A few numbers followed the paragraph and Logan recognized them as reference numbers. The rest of the entry was entirely unrelated, and, after realizing such, Logan laid the journal down on his desk and closed it. Logan traced the edge of the journal thoughtfully. He wondered what his father had meant.
Of course nearly everyone had heard of what had transpired between Sparrow and Lucien in the Spire (despite the fact that so very little was known about the other Heroes involved), but the rest…what was all this talk of contracts and choices? How could a contract be obstinate? Though his mind encouraged him to return to the truly pressing matters at hand, curiosity, it seemed, was indeed his family's curse. Rising from his chair, Logan made his way over to a cabinet full of his father's old papers.
The folder in question was astoundingly thin and sandwiched between an incredibly thick folder on Faraday/Reaver Industries and an only slightly smaller one on Oakfield trade. It was almost painfully obvious which saw the most use. Carefully, so as not to disturb the order of the other files, Logan removed the one he'd come for and began flipping through them with a mixture of intrigue and blatant curiosity.
There were a surprisingly small number of documents within the folder, he noted, removing the various papers and spreading them across the desktop. The contracts in question were the first three documents. The first two bore red wax seals, denoting their completion; the third, however, did not. Logan supposed that that had been the troublesome one. Logan read it over with great interest, finding that it was between "Sparrow of Bowerstone and Reaver of Bloodstone".
Reaver's name caught him up for a second as he wondered if it was the same man with whom he'd been recently conducting business. Then he decided that had been a rather ridiculous question. After all, how many people out there had Reaver's name? It wasn't something most mummies and daddies would call their sweet, innocent little ones. Granted…the fact that it was the same man was odd; the industrialist didn't exactly look old enough….
But, alas, he digressed.
Logan's eyes narrowed the further along he read. His mind whirled into thought. An idea was creeping up on him with all the subtlety of a flaming hobbe; it was something bold and, most likely, would be exceedingly controversial. The king placed the contract down before him, pondering it as though it were some great work of literature. To follow through would cause (even more) scandal, but it would probably be a large enough shock to distract a good percentage of Albion while he prepared. And it would keep his sister occupied, as well as a good deal safer than any other plan he'd thought of previously.

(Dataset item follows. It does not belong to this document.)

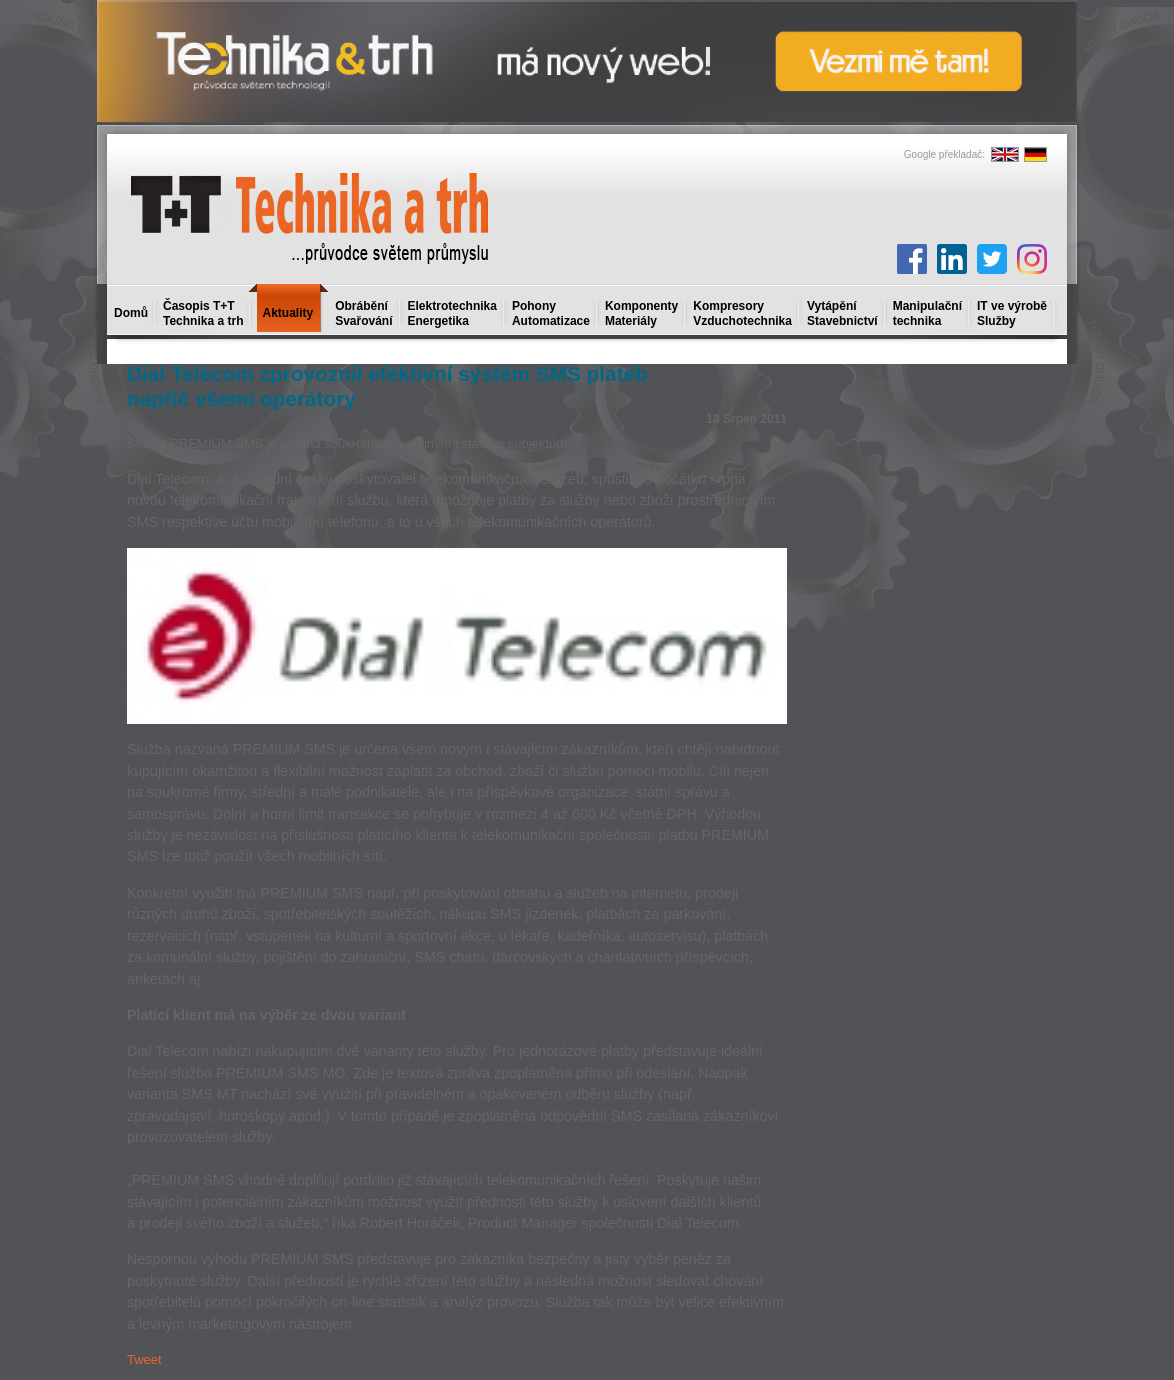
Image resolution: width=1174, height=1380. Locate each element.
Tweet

Well…that settled it, then.
Drawing out some heavy parchment and a fountain pen, Logan began to think of how to word everything. Somehow…he had the satisfactory feeling that his request would be well embraced. No one would ever dare refuse the King of Albion. All he needed was a simple "yes" and things could move forward in no time at all.
One down; one to go. Things were looking up.
Of course, that was usually when the floor fell out from beneath someone.